Siamo stati benedetti con una buona gravidanza, una bellissima bambina e un lavoro fisso con una carriera sicura. Ero grata di poter stare a casa con mia figlia e gli altri tre figli che sono venuti. Ognuno di loro è stato portato nella nostra famiglia dopo aver ricevuto la forte impressione divina che era il momento giusto, ma questo non ha reso semplice spiegare agli altri il motivo per cui avevamo così tanti figli a poca distanza uno dall’altro.

Le molte domande che ricevo immancabilmente, spesso mettono in dubbio la mia decisione: «Perché così tanti?» «Vi rendete conto quanto costi crescere un figlio fino a diciotto anni?» «Riuscite veramente a dare a ogni figlio l’attenzione e le opportunità di cui ha bisogno?» E naturalmente «Avete finito?»

Spero che non abbiamo ancora finito, anche se gli anni in cui si fa da genitori a bambini piccoli sono intensi ed estremamente impegnativi dal punto di vista fisico, emotivo, intellettuale e spirituale. Ci sono giorni in cui i figli devono mangiare, ci sono da cambiare i pannolini, i piccoli devono essere calmati e ci sono nasi da soffiare, tutto nello stesso momento. In questi momenti mi interrogo sulla mia salute mentale e mi chiedo se so cosa sto facendo. In quei giorni la voce del mondo sembra ridere con sarcasmo, come se dicesse: «Te lo avevo detto!»

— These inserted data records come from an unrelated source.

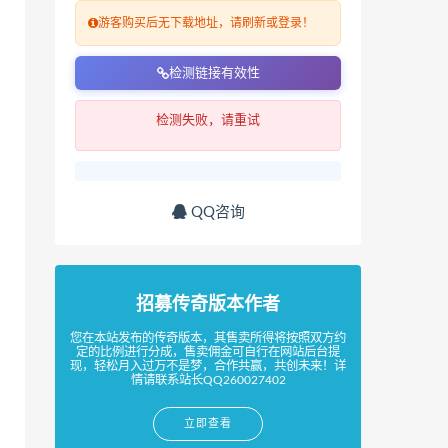
游客购买后无下载地址，请刷新或登录！
检测链接有效性
检测失败，请重试
QQ咨询
招募传奇版本作者
您在本站发布的传奇版本，其售卖所得将按照双方约
定的比例进行分成，售卖佣金可自行在网站后台提
现，轻松月入过万不是梦，合作共赢，共创未来！详
情请联系站长QQ260027402
立即查看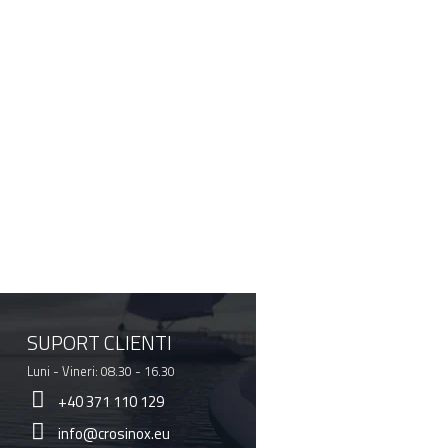
SUPORT CLIENTI
Luni - Vineri: 08.30 - 16.30
+40 371 110 129
info@crosinox.eu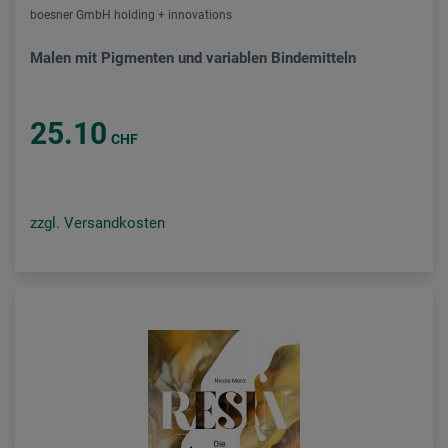
boesner GmbH holding + innovations
Malen mit Pigmenten und variablen Bindemitteln
25.10
CHF
zzgl. Versandkosten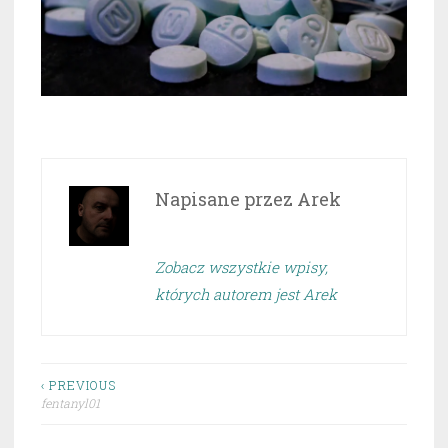
Napisane przez
Arek
Zobacz wszystkie wpisy,
których autorem jest Arek
Nawigacja
‹ PREVIOUS
fentanyl01
wpisu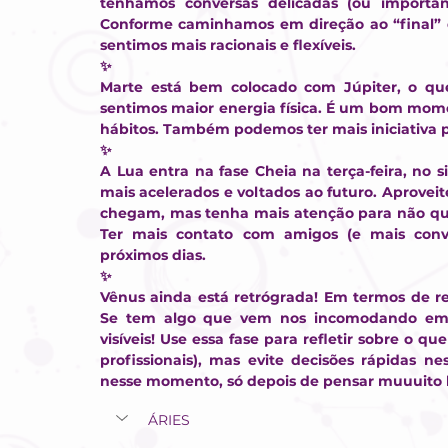
tenhamos conversas delicadas (ou important
Conforme caminhamos em direção ao “final” d
sentimos mais racionais e flexíveis.
✨
Marte está bem colocado com Júpiter, o que 
sentimos maior energia física. É um bom momen
hábitos. Também podemos ter mais iniciativa 
✨
A Lua entra na fase Cheia na terça-feira, no 
mais acelerados e voltados ao futuro. Aproveit
chegam, mas tenha mais atenção para não que
Ter mais contato com amigos (e mais conve
próximos dias.
✨
Vênus ainda está retrógrada! Em termos de rel
Se tem algo que vem nos incomodando em n
visíveis! Use essa fase para refletir sobre o q
profissionais), mas evite decisões rápidas n
nesse momento, só depois de pensar muuuito 
ÁRIES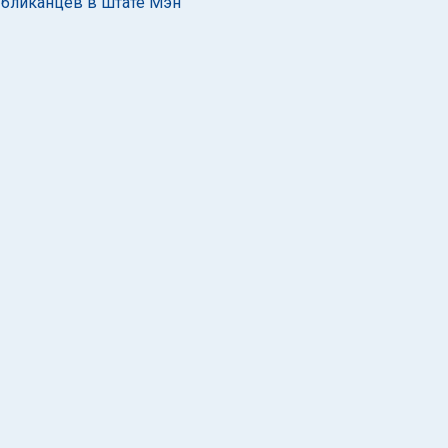
убликанцев в штате Мэн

Ma quanto sono grata, durante quei momenti, per gli insegnamenti del vangelo di Gesù Cristo e il valore che esso dà alla famiglia. Ogni giorno mi affido ai principi del Vangelo insegnati dai profeti passati e presenti per sapere che il mio lavoro di madre, poiché è un lavoro, è la cosa più importante che potrei fare nella mia vita e ne vale ogni sforzo. In risposta a fervide preghiere, ricevo quotidianamente un’assistenza divina per fare ciò che mi viene richiesto in casa. Tramite le Sue tenere misericordie, un amorevole Padre in cielo permette a quei giorni di totale sfinimento di essere interrotti da momenti di gioia intensa.

Quindi, alla donna del supermercato e a tutti coloro che si chiedono perché dovrei voler dedicare il mio cuore e la mia anima a crescere dei figli, rispondo con orgoglio: «Sì, sono tutti miei; con gratitudine, con tutto il cuore e senza esitazione!»